Cependant, suite au rebond boursier insensé qui a suivi le verrouillage de l’économie ce printemps, certains des meilleurs investisseurs et économistes se grattent la tête.
À l’heure où je vous écris, des millions de gens sont encore soit au chômage, soit temporairement arrêtés, tandis qu’investisseurs et commentateurs continuent de parler des craintes de deuxième vague, des manifestations et de la possibilité qu’un vaccin ne soit pas prêt avant la fin de l’année…
Dans le même temps, le marché boursier a récupéré comme par miracle la quasi-totalité de ses pertes liées au COVID-19.
Pris dans ces forces conflictuelles, de nombreux investisseurs « value« vivent un cauchemar, comme s’ils se réveillaient en pleine opération chirurgicale, alors qu’ils sont encore sur le billard.
Pour commencer, les investisseurs professionnels dépendent entièrement du suivi de leur performance par rapport au marché. Une perte de 20% une année où le marché stagne serait considérée comme un désastre.
Par conséquent, tant que le marché continue de grimper, les investisseurs dans la valeur doivent choisir entre oublier toute prudence pour éviter de prendre du retard, ou laisser passer un rebond boursier avec la conviction que des jours encore pires sont à venir.
Lorsqu’il s’agit d’un investisseur légendaire comme Warren Buffett, son hésitation à prendre de grosses positions en dit long sur la voie qu’il a choisie.
Mais avant d’en tirer des conclusions trop hâtives, il est important de tenir compte des préjugés et des intentions de Buffett.
Plantons le décor : nous avons beaucoup parlé de Buffett au fil des ans. J’ai écrit un livre incontournable sur Warren Buffett – Trade Like Warren Buffett.
Au fil des ans, cet homme d’affaires octogénaire s’est habilement forgé une réputation d’homme affable, sans prétention et bon comme le bon pain – et a gagné le cœur de millions de personnes.

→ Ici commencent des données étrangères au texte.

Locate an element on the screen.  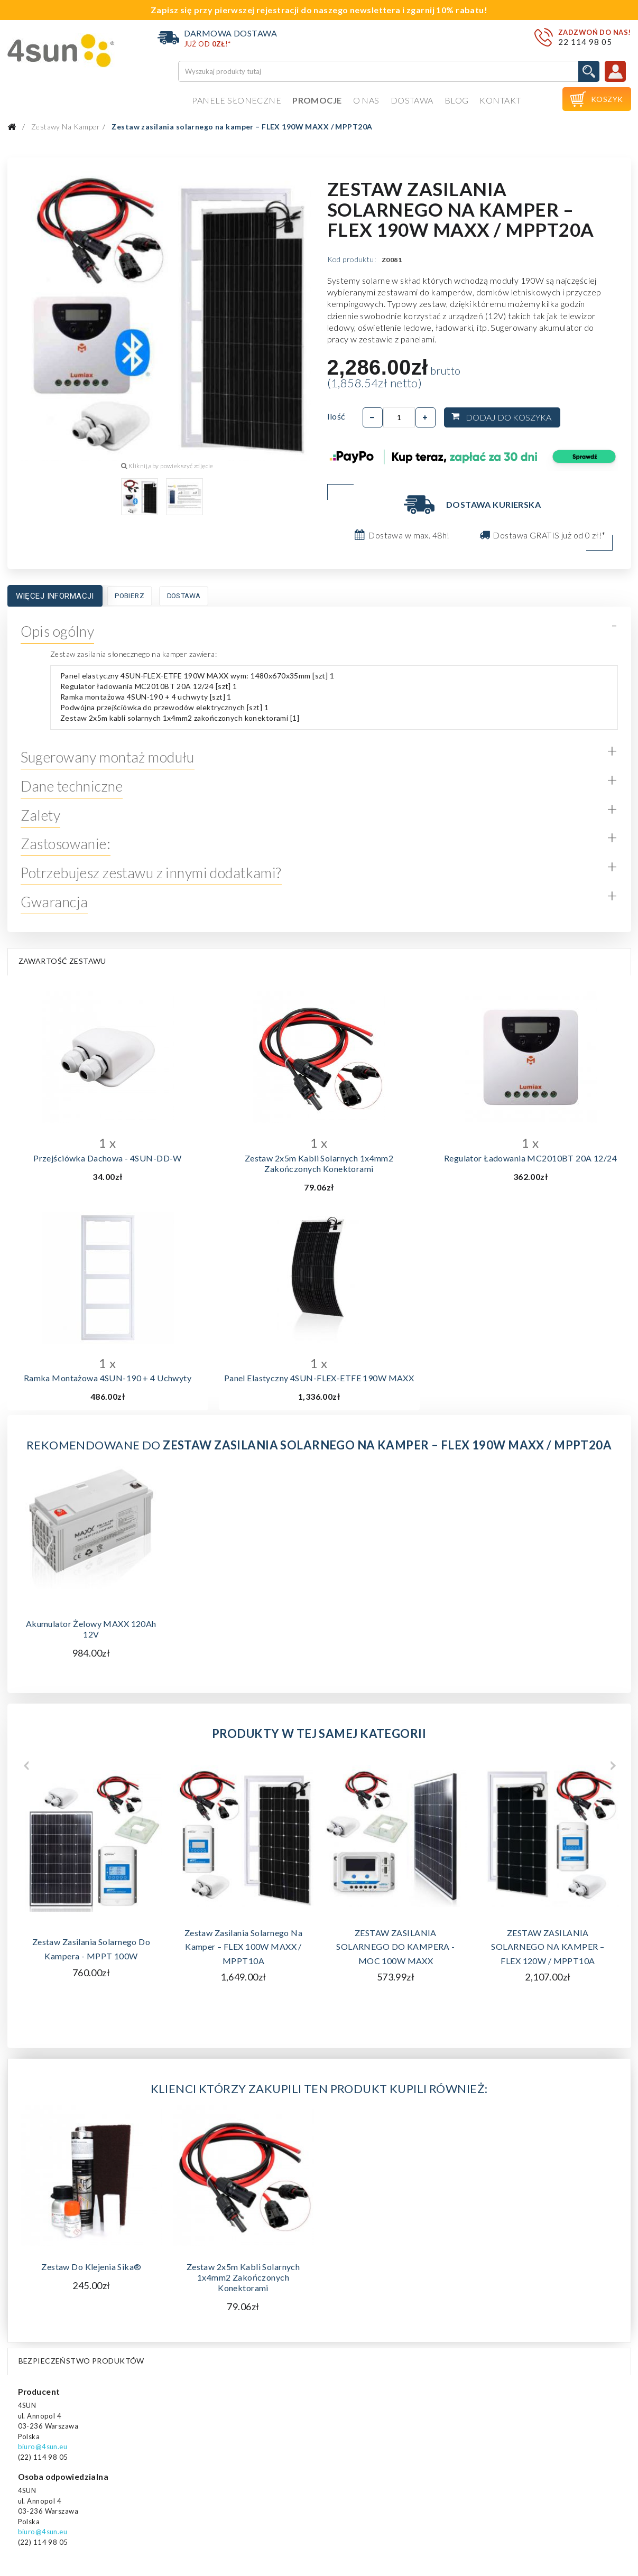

Le meilleur investisseur au monde est célèbre pour son style de vie terre-à-terre : il vit toujours dans la maison qu’il a achetée 30 000 $ en 1958. Il mange du McDonald’s tous les jours au petit-déjeuner. Et il va travailler en Subaru.
Mais sous cette image publique soigneusement travaillée, Warren Buffett est un tueur au sang-froid. On ne devient pas l’une des personnes les plus riches au monde sans avoir quelques squelettes dans le placard.
Pour vraiment comprendre Warren Buffett, l’astuce est de toujours chercher les motifs cachés.
Les compagnies aériennes, bonnes à jeter ?
Un mois environ après le début de la pandémie, Buffett s’est débarrassé de l’intégralité de ses positions en compagnies aériennes. Jusqu’alors, il détenait quelque six milliards de dollars dans diverses compagnies, dont des parts de 10% environ dans Delta, American, Southwest et United Airlines.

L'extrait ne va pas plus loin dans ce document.